***** PROVIDED RECORDS *****
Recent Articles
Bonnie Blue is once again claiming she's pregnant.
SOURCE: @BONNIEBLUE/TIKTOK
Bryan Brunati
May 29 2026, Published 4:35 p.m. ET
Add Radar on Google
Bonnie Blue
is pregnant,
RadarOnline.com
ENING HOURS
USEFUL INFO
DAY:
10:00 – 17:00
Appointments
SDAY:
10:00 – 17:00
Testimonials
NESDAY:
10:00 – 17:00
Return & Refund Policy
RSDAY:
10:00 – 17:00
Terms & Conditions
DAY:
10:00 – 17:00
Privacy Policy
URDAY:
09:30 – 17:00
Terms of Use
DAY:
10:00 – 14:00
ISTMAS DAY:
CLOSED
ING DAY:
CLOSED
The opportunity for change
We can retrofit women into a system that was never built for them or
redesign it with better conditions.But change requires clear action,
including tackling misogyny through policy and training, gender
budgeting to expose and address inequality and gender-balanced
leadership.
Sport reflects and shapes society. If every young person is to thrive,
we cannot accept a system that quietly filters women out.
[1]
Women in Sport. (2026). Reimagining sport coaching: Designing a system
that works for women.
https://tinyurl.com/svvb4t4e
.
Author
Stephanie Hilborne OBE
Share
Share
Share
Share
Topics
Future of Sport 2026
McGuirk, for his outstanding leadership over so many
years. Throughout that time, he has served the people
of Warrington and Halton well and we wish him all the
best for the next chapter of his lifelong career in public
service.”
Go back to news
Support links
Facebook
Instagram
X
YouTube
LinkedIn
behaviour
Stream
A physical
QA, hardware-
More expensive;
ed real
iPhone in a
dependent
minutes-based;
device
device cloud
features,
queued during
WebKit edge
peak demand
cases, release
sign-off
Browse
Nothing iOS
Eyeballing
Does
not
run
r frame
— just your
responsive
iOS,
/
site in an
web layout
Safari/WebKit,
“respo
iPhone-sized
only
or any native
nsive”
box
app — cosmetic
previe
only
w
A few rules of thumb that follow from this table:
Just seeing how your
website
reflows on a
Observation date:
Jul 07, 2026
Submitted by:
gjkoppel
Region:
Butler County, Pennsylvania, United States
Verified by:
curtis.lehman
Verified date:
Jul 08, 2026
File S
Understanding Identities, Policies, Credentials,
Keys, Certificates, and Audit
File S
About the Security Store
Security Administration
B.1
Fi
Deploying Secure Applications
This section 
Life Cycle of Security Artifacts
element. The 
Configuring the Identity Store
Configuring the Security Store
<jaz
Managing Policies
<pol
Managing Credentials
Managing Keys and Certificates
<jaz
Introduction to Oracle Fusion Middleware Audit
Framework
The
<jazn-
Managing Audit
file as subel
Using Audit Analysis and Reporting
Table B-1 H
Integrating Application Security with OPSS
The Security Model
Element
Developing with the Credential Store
*****
§ **ACTIVITY**: All the data above should be set down a second time, exactly.

§ **RESULT OF THIS TASK**:
Recent Articles
Bonnie Blue is once again claiming she's pregnant.
SOURCE: @BONNIEBLUE/TIKTOK
Bryan Brunati
May 29 2026, Published 4:35 p.m. ET
Add Radar on Google
Bonnie Blue
is pregnant,
RadarOnline.com
ENING HOURS
USEFUL INFO
DAY:
10:00 – 17:00
Appointments
SDAY:
10:00 – 17:00
Testimonials
NESDAY:
10:00 – 17:00
Return & Refund Policy
RSDAY:
10:00 – 17:00
Terms & Conditions
DAY:
10:00 – 17:00
Privacy Policy
URDAY:
09:30 – 17:00
Terms of Use
DAY:
10:00 – 14:00
ISTMAS DAY:
CLOSED
ING DAY:
CLOSED
The opportunity for change
We can retrofit women into a system that was never built for them or
redesign it with better conditions.But change requires clear action,
including tackling misogyny through policy and training, gender
budgeting to expose and address inequality and gender-balanced
leadership.
Sport reflects and shapes society. If every young person is to thrive,
we cannot accept a system that quietly filters women out.
[1]
Women in Sport. (2026). Reimagining sport coaching: Designing a system
that works for women.
https://tinyurl.com/svvb4t4e
.
Author
Stephanie Hilborne OBE
Share
Share
Share
Share
Topics
Future of Sport 2026
McGuirk, for his outstanding leadership over so many
years. Throughout that time, he has served the people
of Warrington and Halton well and we wish him all the
best for the next chapter of his lifelong career in public
service.”
Go back to news
Support links
Facebook
Instagram
X
YouTube
LinkedIn
behaviour
Stream
A physical
QA, hardware-
More expensive;
ed real
iPhone in a
dependent
minutes-based;
device
device cloud
features,
queued during
WebKit edge
peak demand
cases, release
sign-off
Browse
Nothing iOS
Eyeballing
Does
not
run
r frame
— just your
responsive
iOS,
/
site in an
web layout
Safari/WebKit,
“respo
iPhone-sized
only
or any native
nsive”
box
app — cosmetic
previe
only
w
A few rules of thumb that follow from this table:
Just seeing how your
website
reflows on a
Observation date:
Jul 07, 2026
Submitted by:
gjkoppel
Region:
Butler County, Pennsylvania, United States
Verified by:
curtis.lehman
Verified date:
Jul 08, 2026
File S
Understanding Identities, Policies, Credentials,
Keys, Certificates, and Audit
File S
About the Security Store
Security Administration
B.1
Fi
Deploying Secure Applications
This section 
Life Cycle of Security Artifacts
element. The 
Configuring the Identity Store
Configuring the Security Store
<jaz
Managing Policies
<pol
Managing Credentials
Managing Keys and Certificates
<jaz
Introduction to Oracle Fusion Middleware Audit
Framework
The
<jazn-
Managing Audit
file as subel
Using Audit Analysis and Reporting
Table B-1 H
Integrating Application Security with OPSS
The Security Model
Element
Developing with the Credential Store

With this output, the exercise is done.